What lines of the data hold the string "Divinópolis"? Pull each one out.
——
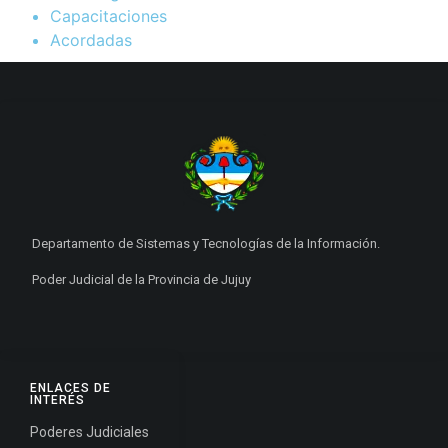
Capacitaciones
Acordadas
Departamento de Sistemas y Tecnologías de la Información.
Poder Judicial de la Provincia de Jujuy
ENLACES DE
INTERÉS
Poderes Judiciales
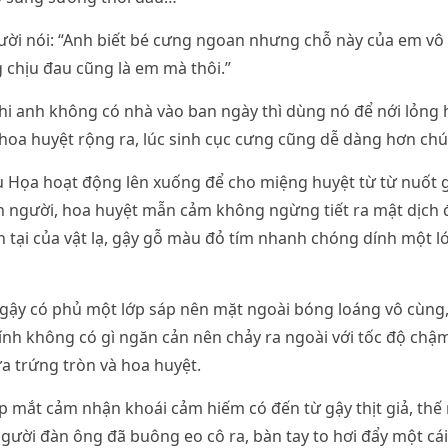
ời nói: “Anh biết bé cưng ngoan nhưng chỗ này của em vô 
 chịu đau cũng là em mà thôi.”
hi anh không có nhà vào ban ngày thì dùng nó để nới lỏng 
oa huyệt rộng ra, lúc sinh cục cưng cũng dễ dàng hơn chú
Họa hoạt động lên xuống để cho miệng huyệt từ từ nuốt gậ
h người, hoa huyệt mẫn cảm không ngừng tiết ra mật dịch 
n tại của vật lạ, gậy gỗ màu đỏ tím nhanh chóng dính một 
n gậy có phủ một lớp sáp nên mặt ngoài bóng loáng vô cùn
nh không có gì ngăn cản nên chảy ra ngoài với tốc độ chậm r
a trứng tròn và hoa huyệt.
 mắt cảm nhận khօái cảm hiếm có đến từ gậy thịt giả, thế
 người đàn ông đã buông eo cô ra, bàn tay to hơi đẩy một cái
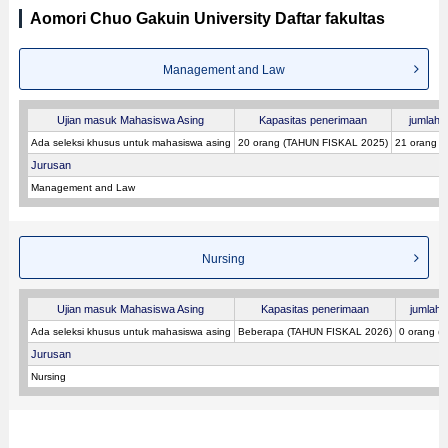
Aomori Chuo Gakuin University Daftar fakultas
Management and Law
Ujian masuk Mahasiswa Asing
Kapasitas penerimaan
jumlah p
Ada seleksi khusus untuk mahasiswa asing
20 orang (TAHUN FISKAL 2025)
21 orang 
Jurusan
Management and Law
Nursing
Ujian masuk Mahasiswa Asing
Kapasitas penerimaan
jumlah p
Ada seleksi khusus untuk mahasiswa asing
Beberapa (TAHUN FISKAL 2026)
0 orang (
Jurusan
Nursing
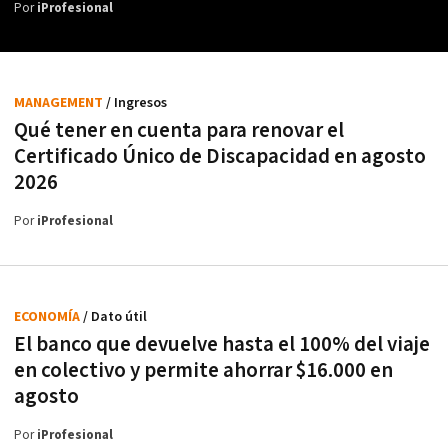
Por
iProfesional
MANAGEMENT
/ Ingresos
Qué tener en cuenta para renovar el
Certificado Único de Discapacidad en agosto
2026
Por
iProfesional
ECONOMÍA
/ Dato útil
El banco que devuelve hasta el 100% del viaje
en colectivo y permite ahorrar $16.000 en
agosto
Por
iProfesional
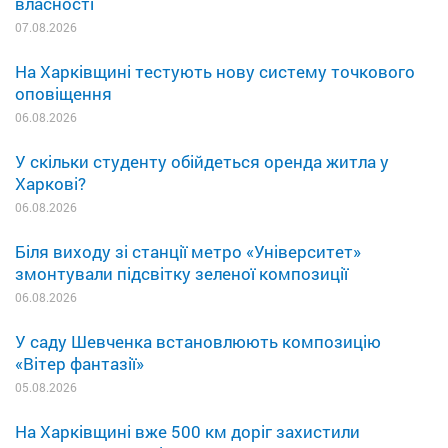
власності
07.08.2026
На Харківщині тестують нову систему точкового
оповіщення
06.08.2026
У скільки студенту обійдеться оренда житла у
Харкові?
06.08.2026
Біля виходу зі станції метро «Університет»
змонтували підсвітку зеленої композиції
06.08.2026
У саду Шевченка встановлюють композицію
«Вітер фантазії»
05.08.2026
На Харківщині вже 500 км доріг захистили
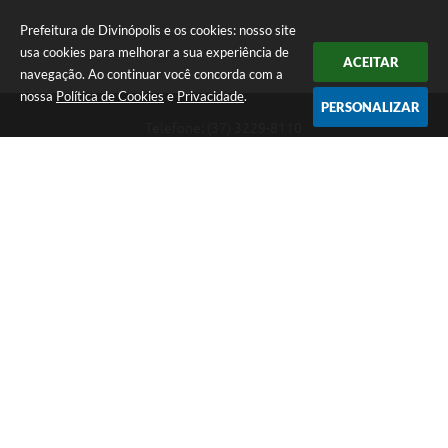
Prefeitura de Divinópolis e os cookies: nosso site
usa cookies para melhorar a sua experiência de
ACEITAR
navegação. Ao continuar você concorda com a
nossa
Política de Cookies
e
Privacidade
.
PERSONALIZAR
Telefone: (37) 3229-8110
Endereço: Avenida Paraná, 2.601 - São José | CEP: 35501-170
Atendimento Geral da Prefeitura - segunda a sexta, das 08:00 às 18:00
horas. Informações Gerais: (37) 3229-6500 (37)3229-6800 (37) 3229-
6528
Prefeitura de Divinópolis
Versão do Sistema:
3.5.3 - 19/06/2026
Portal atualizado em:
06/08/2026 17:14
Dados Abertos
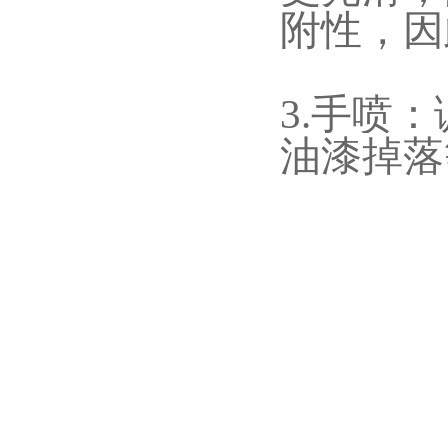
附性，因
3.手喷
油漆掉落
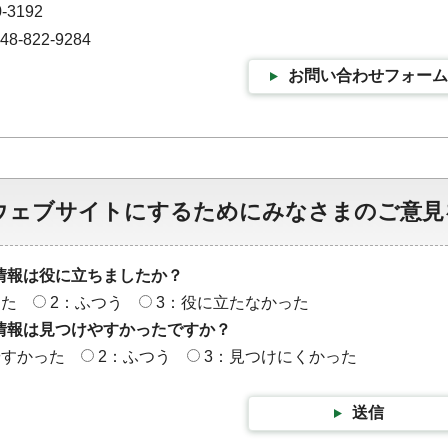
-3192
-822-9284
お問い合わせフォーム
ウェブサイトにするためにみなさまのご意見
情報は役に立ちましたか？
った
2：ふつう
3：役に立たなかった
情報は見つけやすかったですか？
やすかった
2：ふつう
3：見つけにくかった
送信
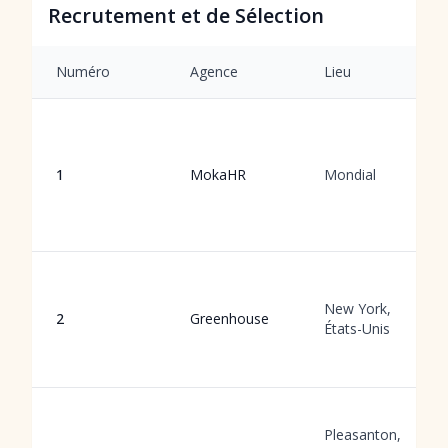
Recrutement et de Sélection
Numéro
Agence
Lieu
1
MokaHR
Mondial
New York,
2
Greenhouse
États-Unis
Pleasanton,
——
Output of the exercise |
Prefeitura de Divinópolis e os cookies: nosso site
Prefeitura de Divinópolis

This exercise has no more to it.